Newspaper Editorials: On Earmark Reform, It's Say One Thing, Do the Other
John Boehner's House Leadership Office (R) posted a Blog Post on March 13, 2009 | 1:11 pm - Original Item - Comments (View)On Wednesday, President Obama signed a massive $410 billion omnibus spending bill - a piece of legislation that contains nearly 9,000 earmarks and increases non-emergency federal spending to levels not seen since the Carter years. Newspaper editorials blasted the President’s decision to sign a bill loaded with earmarks on the very day he was announcing earmark “reform.”
Republican Leader John Boehner (R-OH) had called on the President to veto the omnibus, promising to deliver Republican votes to sustain his veto. Unfortunately, the President signed the bill - behind closed doors. On the very same day he OK’d a bill with 9,000 earmarks, the President made a big public showing of “reform the earmarking process” - which prompted Leader Boehner to ask, “where’s the beef? Where’s the reform?”
At the very least, earmarks lead to wasteful government spending; in the worst of cases they are simply corrupt. And the earmarks in the omnibus are no different. As the Los Angeles Times reported this week, “The spending bill Obama signed Wednesday is packed with such earmarks, including 13 that benefit clients of the PMA Group, a lobbying firm in Washington under federal investigation for alleged campaign-finance abuses.”

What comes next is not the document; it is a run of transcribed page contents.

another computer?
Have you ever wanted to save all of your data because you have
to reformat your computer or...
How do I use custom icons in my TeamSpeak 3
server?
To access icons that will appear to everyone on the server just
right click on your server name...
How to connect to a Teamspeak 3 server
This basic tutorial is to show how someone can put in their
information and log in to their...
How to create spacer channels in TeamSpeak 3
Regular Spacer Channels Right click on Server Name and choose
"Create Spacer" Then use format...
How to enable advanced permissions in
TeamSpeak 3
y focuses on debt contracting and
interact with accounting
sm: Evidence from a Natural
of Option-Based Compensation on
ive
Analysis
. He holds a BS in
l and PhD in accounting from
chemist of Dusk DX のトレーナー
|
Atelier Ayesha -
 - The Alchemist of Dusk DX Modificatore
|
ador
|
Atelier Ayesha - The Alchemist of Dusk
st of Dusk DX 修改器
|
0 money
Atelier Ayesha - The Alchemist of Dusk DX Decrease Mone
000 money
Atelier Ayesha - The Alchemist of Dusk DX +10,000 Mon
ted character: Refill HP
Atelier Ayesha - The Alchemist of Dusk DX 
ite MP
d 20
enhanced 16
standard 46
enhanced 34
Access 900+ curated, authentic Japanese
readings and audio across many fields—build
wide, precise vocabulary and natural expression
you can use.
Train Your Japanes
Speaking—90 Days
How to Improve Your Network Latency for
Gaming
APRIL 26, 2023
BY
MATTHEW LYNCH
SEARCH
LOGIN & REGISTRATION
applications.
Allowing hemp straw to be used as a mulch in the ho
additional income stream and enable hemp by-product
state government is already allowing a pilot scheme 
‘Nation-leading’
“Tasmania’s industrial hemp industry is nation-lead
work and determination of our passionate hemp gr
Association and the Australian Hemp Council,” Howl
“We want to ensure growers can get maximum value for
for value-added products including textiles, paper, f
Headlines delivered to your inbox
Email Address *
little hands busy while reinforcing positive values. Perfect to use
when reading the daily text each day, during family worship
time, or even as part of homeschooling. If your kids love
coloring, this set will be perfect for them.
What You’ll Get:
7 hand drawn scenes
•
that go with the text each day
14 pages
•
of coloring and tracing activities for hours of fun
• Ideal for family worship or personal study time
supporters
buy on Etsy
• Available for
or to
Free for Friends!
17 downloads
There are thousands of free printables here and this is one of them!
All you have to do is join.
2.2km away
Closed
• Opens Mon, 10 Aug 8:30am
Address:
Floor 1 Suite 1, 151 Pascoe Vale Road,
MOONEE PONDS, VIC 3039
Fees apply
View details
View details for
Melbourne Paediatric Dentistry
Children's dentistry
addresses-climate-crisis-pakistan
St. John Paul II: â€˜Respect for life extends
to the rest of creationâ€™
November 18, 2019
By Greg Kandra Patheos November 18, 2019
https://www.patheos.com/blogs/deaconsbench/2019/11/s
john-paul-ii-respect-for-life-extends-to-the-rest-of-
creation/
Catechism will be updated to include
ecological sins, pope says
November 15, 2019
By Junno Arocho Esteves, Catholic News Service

Leader Boehner has maintained a ‘no earmarks’ policy throughout his 18 years of service in the House of Representatives.
Newspapers were flummoxed by the President’s actions. Reaction from around the country:
Christian Science Monitor: “Obama’s weak snort at pork”
Many Americans seem ready for Mr. Obama to veto this bill as proof he will exercise the fiscal discipline he so often promised in his campaign and continues to advocate. They already have doubts about his $787 billion stimulus bill that received scant review in Congress before being passed and is likely laced with poorly thought-out mandates to spend. These earmarks add insult to injury. When will the president stand up and say thus far and no farther to such dubious spending?
The Washington Post: “He’ll Quit Tomorrow”
Earmarks are symbols of broader indiscipline, and they also are conducive to corruption. So it was disappointing that Mr. Obama shied away from a tougher stance even as he congratulated himself for doing more. He called earmarks for private companies "the single most corrupting element of this practice.’ Why, then, not do away with such earmarks entirely?